NAFTA in the Crosshairs

NAFTA in the Crosshairs

President Trump looks set to fulfill campaign promises on renegotiating the North American Free Trade Agreement (NAFTA), which he says has hurt workers and allows the United States to be taken advantage of. A letter Thursday to congressional leaders notified them that negotiations with Canada and Mexico are set to begin.

NAFTA was implemented in 1994 and designed to bring North America closer economically by eliminating tariffs and putting in place dispute processes in addition to agreements on labor and environmental standards. On those measures, the agreement has largely succeeded, although a growing number in the United States disagree that the goals were worthwhile, to begin with. United States imports from Canada have roughly doubled since 1994, while Mexican imports are six times higher.

Bi-lateral trade in goods between NAFTA members, 1985-2017. Source: U.S. Trade Representative.

Not all economists agree on the overall effect NAFTA has had on employment in the United States. Many economists who support free-trade agreements argue that, rather than reducing employment, the long-term impact of agreements like NAFTA is to shift jobs in the United States from low to high-skilled industries and boost overall wages. Those more skeptical of free-trade largely believe that NAFTA has primarily allowed companies to boost profits through job outsourcing while Mexico’s employment gains are the United States’ losses.
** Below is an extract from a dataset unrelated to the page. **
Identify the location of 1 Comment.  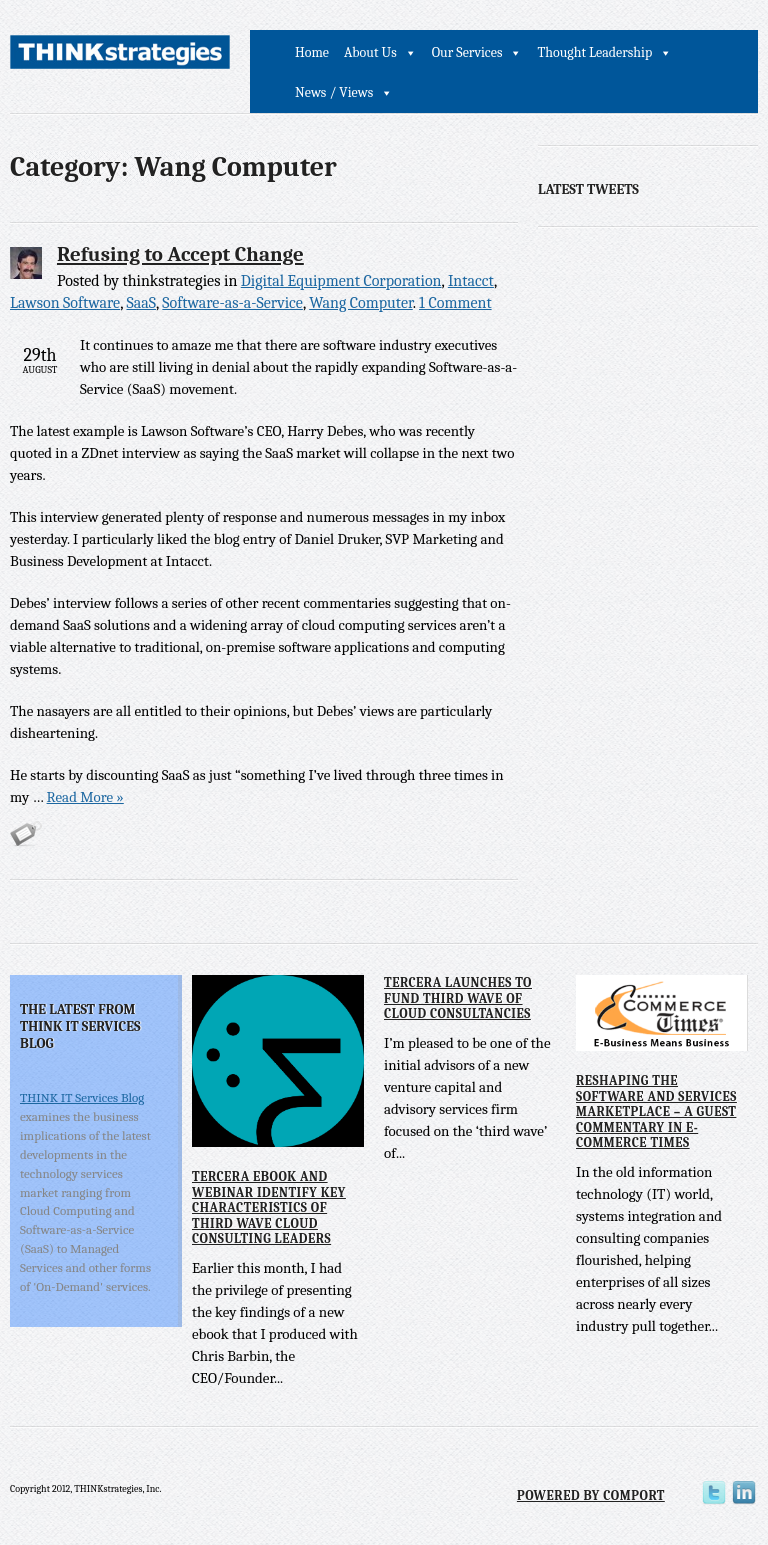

It is also possible that while overall the United States has benefited, certain sectors, such as manufacturing, have been net losers.

In order to renegotiate the agreement, the President must provide 90 days written notice to Congress, thus the need for Thursday’s letter. One sticking point for the administration appears to be in how the agreement treats rules of origin rules. The agreement contains safeguards so that one country cannot import goods that are essentially finished, provide very little value-add to them, and enjoy the duty-free access to other markets. The President is pushing to change the qualifications designating the country of origin for a good.

There is still a long way to go before any modifications of the agreement can be made. At present, it is unclear what concessions the President is willing to make in order to coax Canada and Mexico to agree to modify NAFTA, and after angering a substantial amount of Mexican and Mexican-Americans with campaign rhetoric and a pledge to make Mexico pay for a border wall, Trump and his administration have also had a recent row with Canada over trade in soft lumber. Then, there is always the most difficult part of any deal – getting Congress to actually approve it.